株式会社MTGのプレスリリース
株式会社MTG(本社:愛知県名古屋市、代表取締役社長:松下 剛)は、2026年5月22日(金)に開催された「第69回 日本糖尿病学会年次学術集会」および「第18回 アジア糖尿病学会学術集会(AASD2026)」において、ランチョンセミナー「高齢者・糖尿病患者に対するSIXPAD活用事例」を共催いたしました。
本セミナーでは、糖尿病領域および高齢者領域における課題と、その解決策としてのEMS(骨格筋電気刺激)を活用した新たなアプローチの可能性について、医療現場からの知見が報告されました。
01 セミナー |高齢者の血管動脈硬化における下肢電気的筋刺激の有効性
■登壇者
西井 基継 先生(医療法人社団 豊樹会 西井クリニック 副院長 兼 横浜市立大学 客員講師)
■背景
身体活動が高齢者の健康維持・介護予防に資することはすでに示されております。
一方で、運動習慣がない高齢者が新たに運動を開始し、継続することは容易ではありません。
疼痛、疲労感、基礎疾患、心理的抵抗感など、導入や継続の障壁が多く存在します。
そのため、自宅で座ったまま取り組めるアプローチとして、EMSの活用に着目いたしました。
■研究①
EMS介入の身体老化に対する効果を、前向き観察研究により検討いたしました。
歩行速度が1.0m/sec未満に低下した介護不要な65歳以上の高齢者を対象とし、下肢EMS習慣群と非習慣群で、登録時と12週後の歩行速度および歩行時足底圧重心の変化を比較しました。
■結果①
EMS習慣群の歩行速度は非習慣群に比べ有意に増加しており、臨床的に有意な改善が認められました。

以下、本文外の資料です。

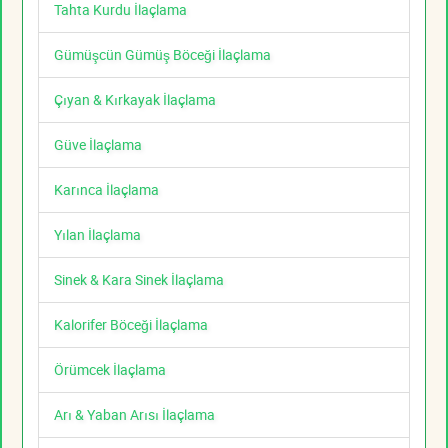
Tahta Kurdu İlaçlama
Gümüşcün Gümüş Böceği İlaçlama
Çıyan & Kırkayak İlaçlama
Güve İlaçlama
Karınca İlaçlama
Yılan İlaçlama
Sinek & Kara Sinek İlaçlama
Kalorifer Böceği İlaçlama
Örümcek İlaçlama
Arı & Yaban Arısı İlaçlama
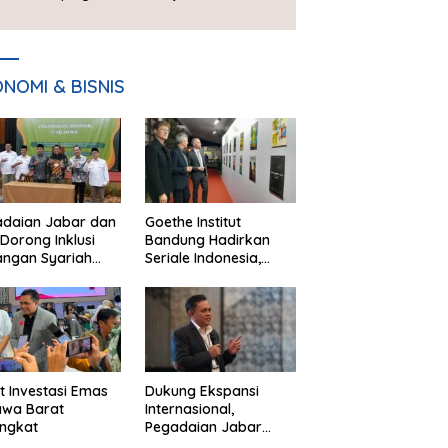
Piala Presiden 2026
NOMI & BISNIS
adaian Jabar dan
Goethe Institut
Dorong Inklusi
Bandung Hadirkan
angan Syariah
Seriale Indonesia,
ta Pemberdayaan
Bangun Jejaring
M
Global Industri Serial
t Investasi Emas
Dukung Ekspansi
awa Barat
Internasional,
ngkat
Pegadaian Jabar
Perkuat Sinergi untuk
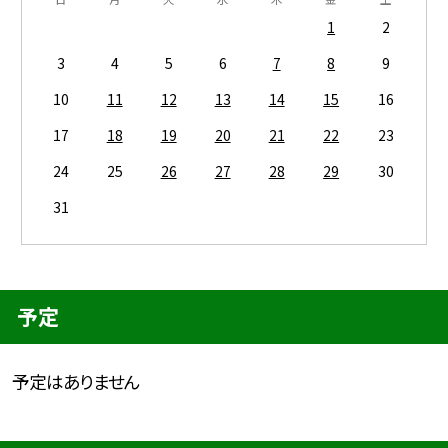
1
2
3
4
5
6
7
8
9
10
11
12
13
14
15
16
17
18
19
20
21
22
23
24
25
26
27
28
29
30
31
予定
予定はありません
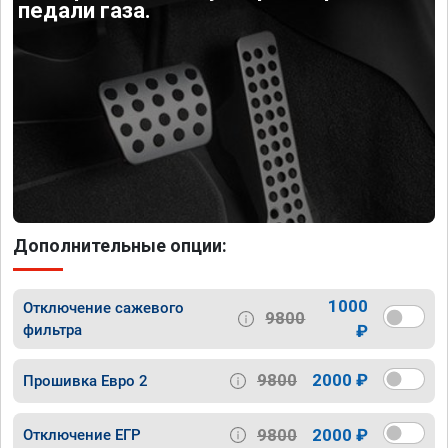
педали газа.
Дополнительные опции:
1000
Отключение сажевого
9800
фильтра
₽
9800
2000 ₽
Прошивка Евро 2
9800
2000 ₽
Отключение ЕГР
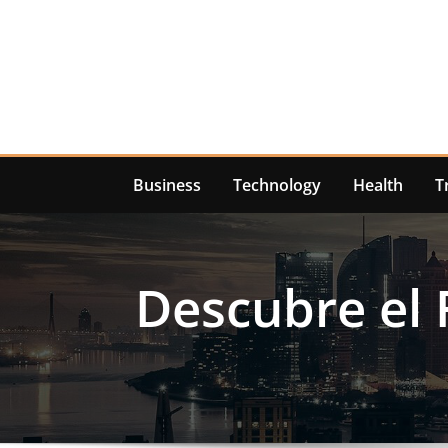
Skip
to
content
Business
Technology
Health
T
Descubre el 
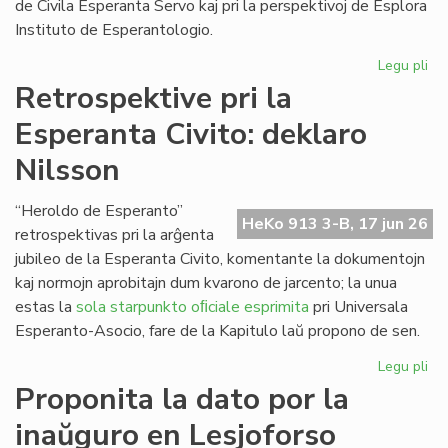
de Civila Esperanta Servo kaj pri la perspektivoj de Esplora
Instituto de Esperantologio.
Legu pli
pri
La
Retrospektive pri la
jun
Esperanta Civito: deklaro
ku
de
Nilsson
la
Kap
“Heroldo de Esperanto”
HeKo 913 3-B, 17 jun 26
retrospektivas pri la arĝenta
jubileo de la Esperanta Civito, komentante la dokumentojn
kaj normojn aprobitajn dum kvarono de jarcento; la unua
estas la
sola starpunkto oﬁciale esprimita
pri Universala
Esperanto-Asocio, fare de la Kapitulo laŭ propono de sen.
Legu pli
pri
Re
Proponita la dato por la
pri
inaŭguro en Lesjoforso
la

同様に歩行長もEMS習慣群で有意に改善していました。
■研究②
血管老化に対する効果を、前向き観察研究により検討いたしました。
介護不要な65歳以上の高齢者を対象とし、EMS習慣群と非習慣群で、登録時と6か月後の心臓足首血管指数(CAVI)の変化を比較しました。CAVIは血管の硬さを反映しており、年齢と共に増加します。さらに、心事故との関連性も知られております。
■結果②
EMSによる下腿筋肉刺激で4%程度CAVI改善効果が認められました。
02 セミナー | 糖尿病の血糖マネジメントにおけるEMSの可能性
■登壇者
和田 暢彦 先生(久留米大学医療センター 糖尿病センター 診療科長 講師)
■背景
2型糖尿病の治療では、食事・運動・薬物療法の3本柱が重要とされております。
しかしながら、運動療法に関しては全く取り組めていない場合もしばしば見受けられ、不定期な場合も含めて運動療法を実施している人は約半数程度にとどまっております。

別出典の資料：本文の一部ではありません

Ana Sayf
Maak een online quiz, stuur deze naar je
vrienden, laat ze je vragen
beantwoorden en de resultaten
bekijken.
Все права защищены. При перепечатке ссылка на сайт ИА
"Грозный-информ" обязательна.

このような課題に対して家庭用EMS機器であるEMSが活用できないかと考えました。
■研究
当院に糖尿病の教育および治療目的で入院をして同意が得られた患者さんに朝食後30分経過時にEMSを15分/day単回使用したときの1日平均血糖値などについてFreeStyleリブレ 2を用いて観察しました。
■結果
EMSを使用した12例のうち8例において、Day0の1日平均血糖値が低下し、平均血糖値は123.3±15.2mg/dLから118.6±13.5mg/dLへと有意に改善いたしました。

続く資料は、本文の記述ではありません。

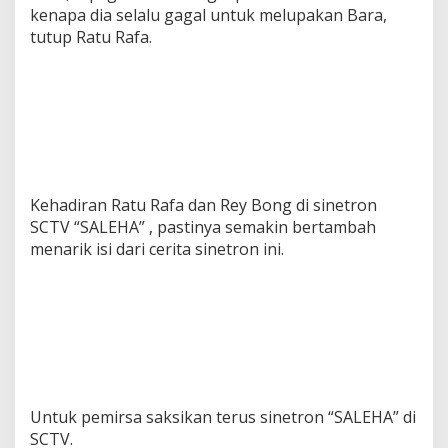
kenapa dia selalu gagal untuk melupakan Bara,
tutup Ratu Rafa.
Kehadiran Ratu Rafa dan Rey Bong di sinetron
SCTV “SALEHA” , pastinya semakin bertambah
menarik isi dari cerita sinetron ini.
Untuk pemirsa saksikan terus sinetron “SALEHA” di
SCTV.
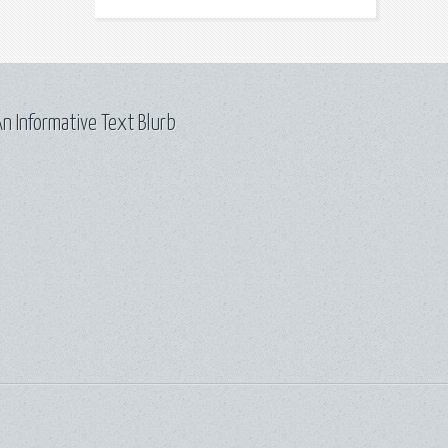
n Informative Text Blurb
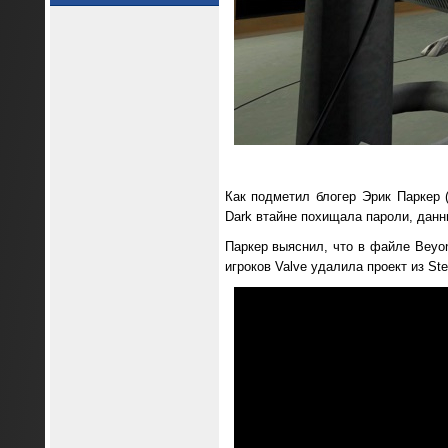
Как подметил блогер Эрик Паркер (
Dark втайне похищала пароли, данн
Паркер выяснил, что в файле Beyon
игроков Valve удалила проект из St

EMSは、2型糖尿病における運動療法の代用または補助的手段として活用できる可能性が示唆されました。
【セミナー開催概要】
学会名:第69回 日本糖尿病学会年次学術集会/第18回 アジア糖尿病学会学術集会(AASD2026)
セミナー名:ランチョンセミナー32
日時:2026年5月22日(金)12:00~12:45
会場:第17会場(リーガロイヤルホテル大阪 2F「牡丹の間」)
座長:寺内 康夫 先生
株式会社MTGは、医療機関および研究機関との連携を通じて、医療現場における課題に向き合いながら、研究活動への協力および学術的知見の共有に取り組んでまいります。